Table of Contents
An URL (Uniform Resource Locator) is a unique identifier used to locate resources on the Internet. The address can also be referred to by the term web address. Typically, URLs include multiple elements, such as a protocol or domain name, that describe how and where a web browser should retrieve a resource.
In addition to typing URLs directly into browser address bars, end users are also able to click on hyperlinks found on websites, bookmark lists, in email, or from another application.
What is the structure of a URL?
A URL contains a URL name as well as the protocol name that is required to access it. The first part of a URL specifies the primary access medium that should be used. The second part indicates where the resource is based on its IP address or domain name — and perhaps its subdomain as well.
Web resources are made available using HTTP (Hypertext Transfer Protocol) or HTTPS (HTTP Secure); email addresses are made available through mailto; files are downloaded using FTP on a FTP server; and remote computers are accessed via telnet. “Mail to” is typically followed by a colon and two forward slashes, while most URLs are preceded by two forward slashes.
Besides the domain, a URL can also specify:
· a path within a domain that points to a specific page or file;
· a network port to be used to connect to the site;
· a specific reference point within a file, for example a named anchor in HTML; and
· a query or search parameter – commonly found in URLs for search results.
Efficacy of URL design
On the Internet, only ASCII characters can be used to send URLs. The URL must be converted into a valid ASCII format as URLs often contain non-ASCII characters. When URLs are encoded, unsafe ASCII characters are replaced by a “%” followed by two hexadecimal digits. A URL can never contain a space.
Parts of a URL
URLs can contain the following components:
· Protocol or scheme. Used on the Internet to access a resource. HTTP, HTTPS, FTP, mailto, and FTP are among the available protocols. Users can access the resources through the domain name system (DNS).
· Host name or domain name. A name or address which uniquely identifies a webpage.
· Port name. Does not appear in URLs but is essential. Web servers use port 80, often followed by a colon, but there are other options. For instance, :port80.
· Path. Paths refer to locations on a web server.
· Query. Found in URLs for dynamic pages. Query comprises a question mark followed by parameters.
· Parameters. This includes the information contained within a URL’s query string. Ampersands (&) are used to separate parameters.
· Fragment. The reference is to an internal page on the webpage, which refers to a particular section. It is located at the end of a URL and consists of a hashtag (#). For instance, history can be found in the URL https://en.wikipedia.org/wiki/Internet#History.
HTTP vs. HTTPS
Using HTTP and HTTPS, a web browser retrieves data from a web server to display content. Interestingly, HTTPS uses Secure Sockets Layer (SSL) certificates to encrypt the connection between the client and server, whereas HTTP uses TLS to encrypt the connection.
Security protocols, such as HTTPS, are essential for protecting sensitive information, such as card numbers, passwords, and personal data.
TCP/IP port 443 is used by default for HTTPS, whereas port 80 is used for HTTP.
URL vs. URI
The URL is the most common form of Uniform Resource Identifier (URI). URIs are strings of characters that are used for identifying resources over a network. URLs are essential when browsing the Web.
URL history
Retention of data, particularly about Web usage, has become a serious privacy issue. It has become increasingly important for search engines and application service providers to be transparent about what information they collect, retain, and sell.
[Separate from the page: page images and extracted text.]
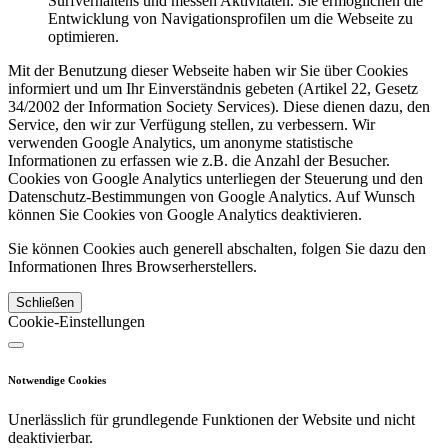
Surfverhaltens und messen Aktivitäten. Sie ermöglichen die
Entwicklung von Navigationsprofilen um die Webseite zu
optimieren.
Mit der Benutzung dieser Webseite haben wir Sie über Cookies
informiert und um Ihr Einverständnis gebeten (Artikel 22, Gesetz
34/2002 der Information Society Services). Diese dienen dazu, den
Service, den wir zur Verfügung stellen, zu verbessern. Wir
verwenden Google Analytics, um anonyme statistische
Informationen zu erfassen wie z.B. die Anzahl der Besucher.
Cookies von Google Analytics unterliegen der Steuerung und den
Datenschutz-Bestimmungen von Google Analytics. Auf Wunsch
können Sie Cookies von Google Analytics deaktivieren.
Sie können Cookies auch generell abschalten, folgen Sie dazu den
Informationen Ihres Browserherstellers.
Schließen
Cookie-Einstellungen
Notwendige Cookies
Unerlässlich für grundlegende Funktionen der Website und nicht
deaktivierbar.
For instance, Google updated its Chrome privacy policies in March 2019. According to the document, the search engine stores information locally when used in browser mode. The information includes browsing history including pages visited and content cached from those pages, such as images, text, and other resources.
In addition to collecting and retaining data, Google also utilizes various retention periods. Users have the option of deleting any data they want at any time, and Google may automatically delete some data. Google may retain other data if necessary for longer periods of time.